___ Material supplied ___
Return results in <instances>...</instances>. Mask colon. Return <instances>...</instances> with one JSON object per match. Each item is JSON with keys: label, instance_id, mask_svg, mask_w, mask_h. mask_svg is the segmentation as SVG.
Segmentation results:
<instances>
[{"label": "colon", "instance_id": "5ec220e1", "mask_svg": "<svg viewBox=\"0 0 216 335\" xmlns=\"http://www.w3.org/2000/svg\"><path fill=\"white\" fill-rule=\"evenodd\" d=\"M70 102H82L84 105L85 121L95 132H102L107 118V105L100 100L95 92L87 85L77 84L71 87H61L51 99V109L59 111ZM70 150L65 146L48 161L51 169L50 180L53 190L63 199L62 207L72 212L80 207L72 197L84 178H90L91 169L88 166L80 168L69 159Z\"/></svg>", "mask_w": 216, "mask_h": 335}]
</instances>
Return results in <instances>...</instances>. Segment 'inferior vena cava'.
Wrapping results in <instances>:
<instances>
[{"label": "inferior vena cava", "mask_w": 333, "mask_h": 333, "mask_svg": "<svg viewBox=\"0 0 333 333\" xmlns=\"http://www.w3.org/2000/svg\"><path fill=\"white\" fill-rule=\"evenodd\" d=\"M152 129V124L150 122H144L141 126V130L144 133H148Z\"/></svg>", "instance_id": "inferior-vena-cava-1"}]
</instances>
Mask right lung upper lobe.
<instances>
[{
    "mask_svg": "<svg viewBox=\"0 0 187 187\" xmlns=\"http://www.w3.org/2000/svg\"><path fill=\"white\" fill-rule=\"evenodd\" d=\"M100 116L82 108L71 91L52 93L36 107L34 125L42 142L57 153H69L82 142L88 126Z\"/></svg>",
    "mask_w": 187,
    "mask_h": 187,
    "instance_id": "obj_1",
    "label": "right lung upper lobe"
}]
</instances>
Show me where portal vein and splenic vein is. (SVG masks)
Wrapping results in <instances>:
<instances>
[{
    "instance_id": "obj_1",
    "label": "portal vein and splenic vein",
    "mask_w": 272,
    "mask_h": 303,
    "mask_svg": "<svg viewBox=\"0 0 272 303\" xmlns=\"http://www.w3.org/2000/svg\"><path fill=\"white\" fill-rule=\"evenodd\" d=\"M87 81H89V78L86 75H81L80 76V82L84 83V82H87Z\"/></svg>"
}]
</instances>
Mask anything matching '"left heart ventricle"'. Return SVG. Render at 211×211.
___
» Exercise aim
With the line containing "Return results in <instances>...</instances>. Segment" as the first and the final line of the entries above as the last, write out that span exactly and nothing more.

» Answer to this problem
Return results in <instances>...</instances>. Segment 'inferior vena cava'.
Wrapping results in <instances>:
<instances>
[{"label": "inferior vena cava", "mask_w": 333, "mask_h": 333, "mask_svg": "<svg viewBox=\"0 0 333 333\" xmlns=\"http://www.w3.org/2000/svg\"><path fill=\"white\" fill-rule=\"evenodd\" d=\"M152 129V124L150 122H144L141 126V130L144 133H148Z\"/></svg>", "instance_id": "inferior-vena-cava-1"}]
</instances>
Mask right lung upper lobe.
<instances>
[{
    "mask_svg": "<svg viewBox=\"0 0 187 187\" xmlns=\"http://www.w3.org/2000/svg\"><path fill=\"white\" fill-rule=\"evenodd\" d=\"M100 116L82 108L71 91L52 93L36 107L34 125L42 142L57 153H69L82 142L88 126Z\"/></svg>",
    "mask_w": 187,
    "mask_h": 187,
    "instance_id": "obj_1",
    "label": "right lung upper lobe"
}]
</instances>
Show me where portal vein and splenic vein is. (SVG masks)
Wrapping results in <instances>:
<instances>
[{
    "instance_id": "obj_1",
    "label": "portal vein and splenic vein",
    "mask_w": 272,
    "mask_h": 303,
    "mask_svg": "<svg viewBox=\"0 0 272 303\" xmlns=\"http://www.w3.org/2000/svg\"><path fill=\"white\" fill-rule=\"evenodd\" d=\"M87 81H89V78L86 75H81L80 76V82L84 83V82H87Z\"/></svg>"
}]
</instances>
Mask anything matching '"left heart ventricle"'. Return SVG. Render at 211×211.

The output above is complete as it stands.